Isabela amaba todo de aquel hombre, solo había un pequeño detalle que le disgustaba: únicamente hablaban vía Skype, él le había dicho que el número de celular que manejaba era de su empresa y que no lo usaba para temas personales y tampoco tenía redes sociales. Además, después de varios meses de haberse conocido, él solo estaba disponible de lunes a viernes. Los fines de semana desaparecía del radar. Cuando Isabela le cuestionaba al respecto, él le argumentaba que sábados y domingos los dedicaba a organizar su hogar, ir de compras y a encontrarse con unos primos, sus únicos familiares.

Pero ella, extrañaba saber de él durante ese par de días. «¿Dónde estará, con quién estará, será que tiene a otra persona?»

La llama de los celos la devoraba, pero la esperanza de reencontrarse con su amado el lunes siguiente le daba cierta tranquilidad.

Fue ella quien mencionó que debían empezar a planear su primer encuentro. Él estuvo de acuerdo y quedaron en que sería a finales de ese mismo año. Isabela estaba muy ilusionada; sin embargo, al notar que él no volvió a hablar del tema, decidió abordarlo. Cuando lo hizo, Jacobo le mencionó que no podría para la fecha prevista. Le argumentó que la situación económica en su país estaba muy difícil y que se le complicaría viajar.

Isabela se molestó tanto que dejó de hablarle por unas semanas, no sin antes expresarle su desilusión y la sensación de burla que sentía. Ella intuía que él no era sincero, algo dentro de sí le decía que había una verdad que ella desconocía. Quería terminar con esa relación, no obstante, Jacobo se negaba a aceptarlo. Le prometió que lo harían a mediados del año siguiente. Jacobo se dedicó a reconquistarla, le escribía cada día, expresándole cuánto la amaba y lo mucho que ella significaba en su vida. Su enojo pasó rápidamente y retomaron la relación con más fuerza que antes.

Pero ella luchaba entre sus sentimientos y la razón. Si bien estaba muy enamorada, el comportamiento de Jacobo la desconcertaba.
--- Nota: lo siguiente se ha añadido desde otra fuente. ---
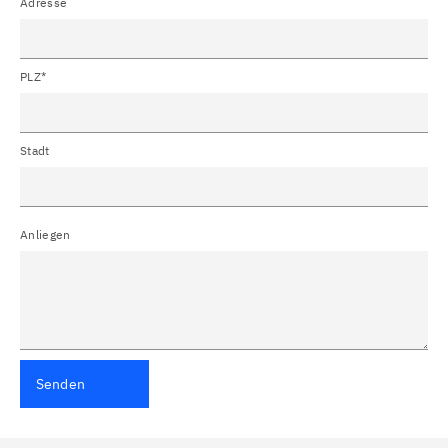
Adresse
PLZ*
Stadt
Anliegen
Senden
Transcurrían los meses y no había indicios de planes para encontrarse. Decidió no volver a tocar el tema. Quería comprobar si él manifestaba algún interés evidente en hacerlo. Pero no fue así, se acercó el tiempo previsto y no sucedió nada. «Esto no va a ningún lado, es mejor terminar de una vez por todas». —Se repetía de manera constante. Pero no era capaz. Sus palabras solo se quedaban en deseos.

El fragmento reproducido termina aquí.